The situation is not even improving, as the Secretary of State claims. It remains as bad as ever. For every fall in the waiting list that he publishes, he knows that there is a pretty well equal rise in the number of people trying to get on the waiting list. We have continuous, unimproved
rationing by making people wait not just to get the treatment that they need, but--this is worse--to get the diagnosis that they need to work out whether they need treatment.
Mr. Dobson:
The hon. Gentleman apparently sees a parallel between the national health service and wartime rationing of food. Under wartime rationing, people got a specific amount of bacon a week and nobody got more. That is rationing. We do not have that in the national health service. We do not say, "You can have £50 of treatment and then that's your lot." That would be rationing.
Mr. Duncan:
The situation is even worse. Such is rationing in the national health service that someone who needs beta interferon for multiple sclerosis might not get it at all, depending on where they live. Some people get it and others do not. That is another form of rationing.
If even those logical arguments have not persuaded the Secretary of State that rationing exists and that he has yet to treat this massive issue with the honesty that it deserves, let me refer to Viagra.
Mr. Roger Casale (Wimbledon)
rose--
Mr. Duncan:
Before I do so, I shall give way to the hon. Member for Wimbledon (Mr. Casale).
Mr. Casale:
Does the hon. Gentleman accept that the introduction of nursery vouchers was a form of rationing? Is his party proposing something similar for access to the national health service?
Mr. Duncan:
I am trying to explain to the Secretary of State that there is a difference between the resources put into the health service and the demand that is put on it, but he seems impervious to that point. The shortfall leads to rationing, but he is not prepared to admit to that form of rationing.

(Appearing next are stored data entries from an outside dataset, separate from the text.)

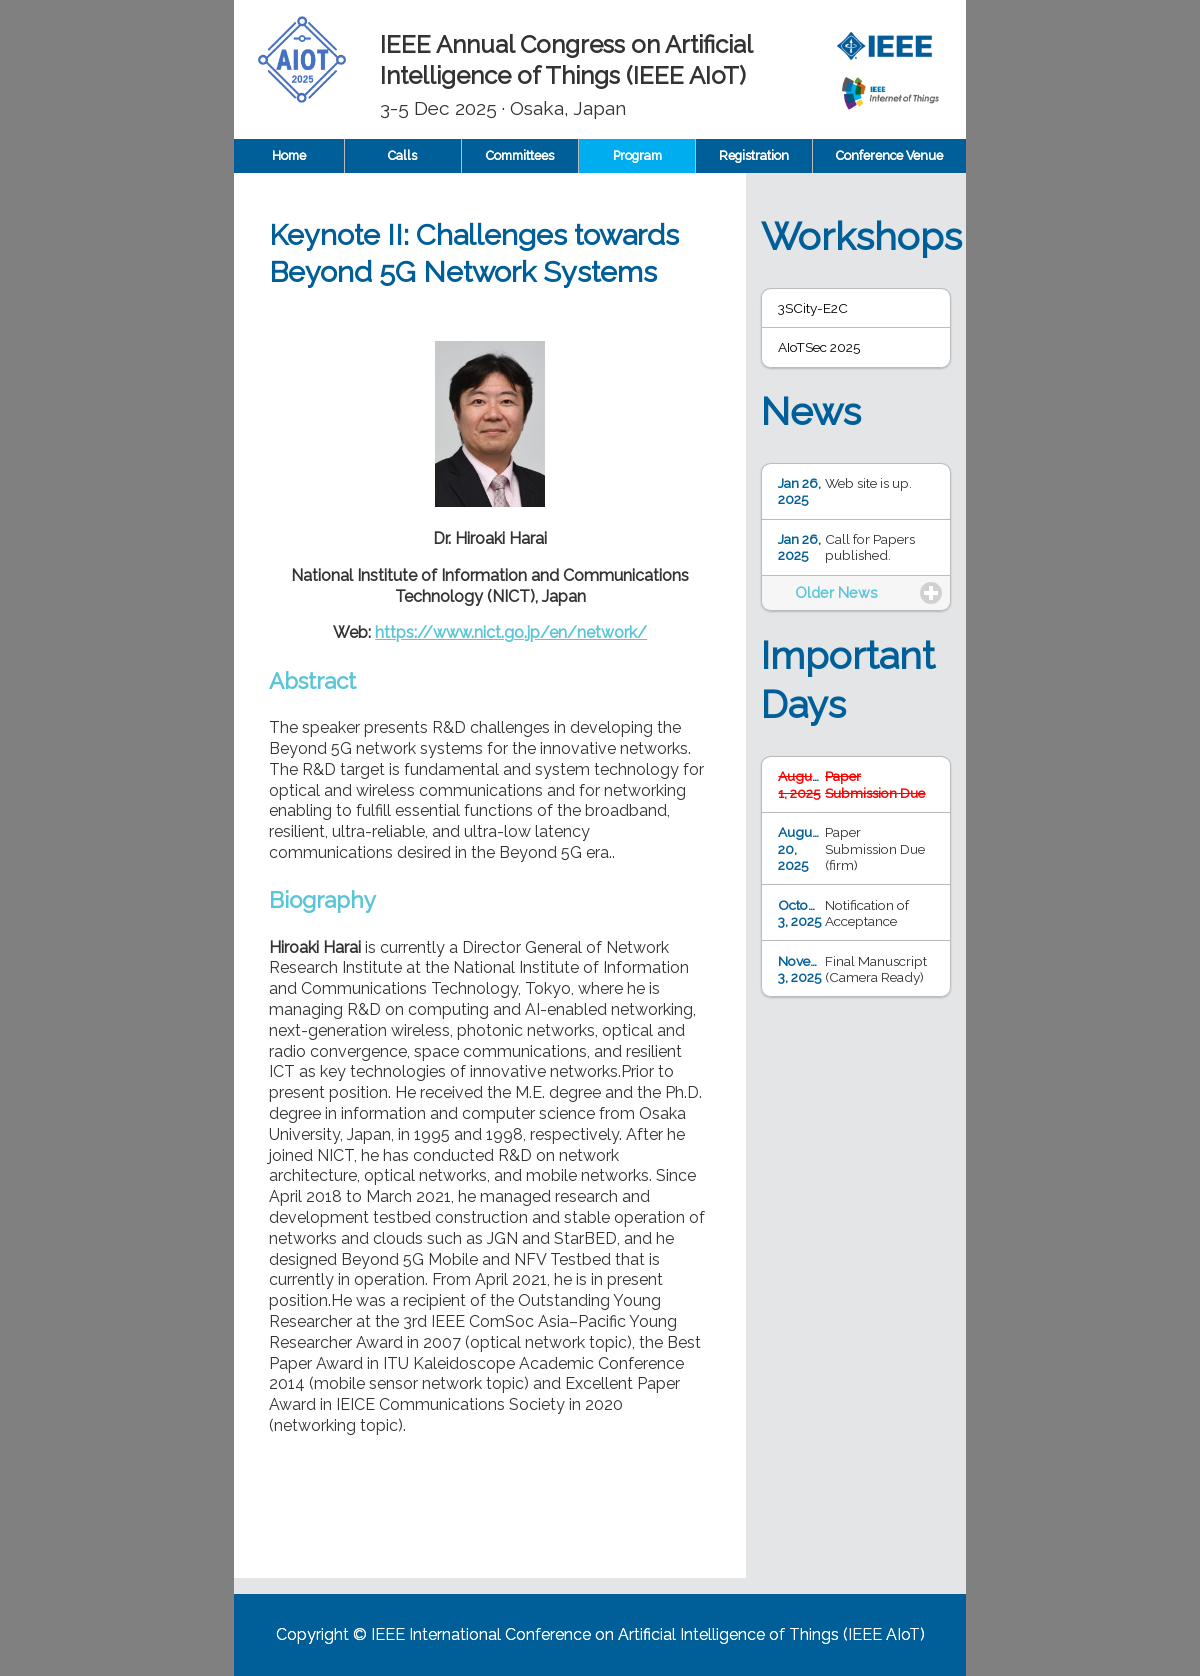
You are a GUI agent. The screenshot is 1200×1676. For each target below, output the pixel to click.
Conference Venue (889, 155)
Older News (836, 592)
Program (637, 155)
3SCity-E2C (813, 308)
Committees (520, 155)
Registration (754, 155)
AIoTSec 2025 (819, 347)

Viagra is the perfect example to fit in with the Secretary of State's narrow and peculiar definition. There is a lawsuit under way about the manner in which the Secretary of State has taken a decision about Viagra and I would not dream of straying into any details that might be deemed sub judice. The more general point, which is evident from the statements that he has made in the House and to the press, is that he intends to ration Viagra. It will not be freely available on prescription in the national health service, even if GPs, using their clinical judgment, assess a patient to be in need of the drug. Instead, the Secretary of State intends to restrict it to the narrowest possible form of availability, thereby paradoxically forcing anyone else who might otherwise be prescribed it within the national health service into the private sector--which the Secretary of State so loathes and reviles--where they have to pay double or even more.
So we have a new drug which can do a lot of good to people who clearly need it, which is recognised by clinicians throughout the health service and which will not be available from the national health service. Its availability is restricted. That is rationing and it applies in London and everywhere else. We need some transparency as to the rationale behind the Secretary of State's decision about what is available on the national health service, what is rationed and what is not available at all.
Unless we have a realistic, grown-up, responsible debate about what the health service can and cannot do, London will suffer, the future of health service care throughout the country will suffer and the Secretary of State will not go down in history as someone who has met the responsibilities that have been entrusted to him. The debate has become puerile and deceitful. It has become a nasty form of politics of which the Secretary of State cannot be proud.